RECORDS SHOWN: Begin

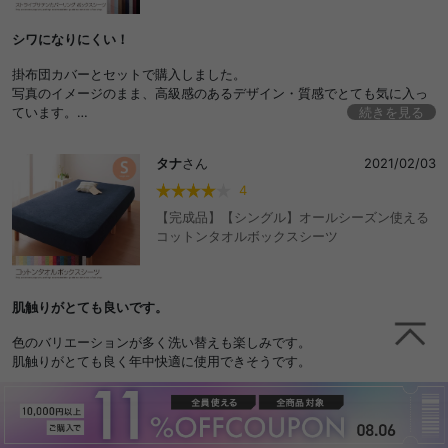
今まで敷布団でしたがこれで、床の掃除も楽になりますし湿気が籠もる
こともないのでとても満足しています。
シワになりにくい！
枕元のコンセントも使い勝手がよく、宮前にはティッシュボックスを置
いたりできるので、このデザインと使い勝手を考えるとかなりコスパが
掛布団カバーとセットで購入しました。
よいと思います。
写真のイメージのまま、高級感のあるデザイン・質感でとても気に入っ
ています。
続きを見る
ひとつ、すのこ部分の板の傷が何箇所かありました。
また、何度洗濯しても、シワが目立たないので、肌触りも良いままです
上にマットレス置くので私は気になりませんが、−★にしました。
し、見た目もずっと綺麗です！
タナ
さん
2021/02/03
4
【完成品】【シングル】オールシーズン使える
コットンタオルボックスシーツ
肌触りがとても良いです。
色のバリエーションが多く洗い替えも楽しみです。
肌触りがとても良く年中快適に使用できそうです。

RECORDS SHOWN: End

Please repeat each record above precisely, with the pictures left out.

## WRITTEN SOLUTION
今まで敷布団でしたがこれで、床の掃除も楽になりますし湿気が籠もる
こともないのでとても満足しています。
シワになりにくい！
枕元のコンセントも使い勝手がよく、宮前にはティッシュボックスを置
いたりできるので、このデザインと使い勝手を考えるとかなりコスパが
掛布団カバーとセットで購入しました。
よいと思います。
写真のイメージのまま、高級感のあるデザイン・質感でとても気に入っ
ています。
続きを見る
ひとつ、すのこ部分の板の傷が何箇所かありました。
また、何度洗濯しても、シワが目立たないので、肌触りも良いままです
上にマットレス置くので私は気になりませんが、−★にしました。
し、見た目もずっと綺麗です！
タナ
さん
2021/02/03
4
【完成品】【シングル】オールシーズン使える
コットンタオルボックスシーツ
肌触りがとても良いです。
色のバリエーションが多く洗い替えも楽しみです。
肌触りがとても良く年中快適に使用できそうです。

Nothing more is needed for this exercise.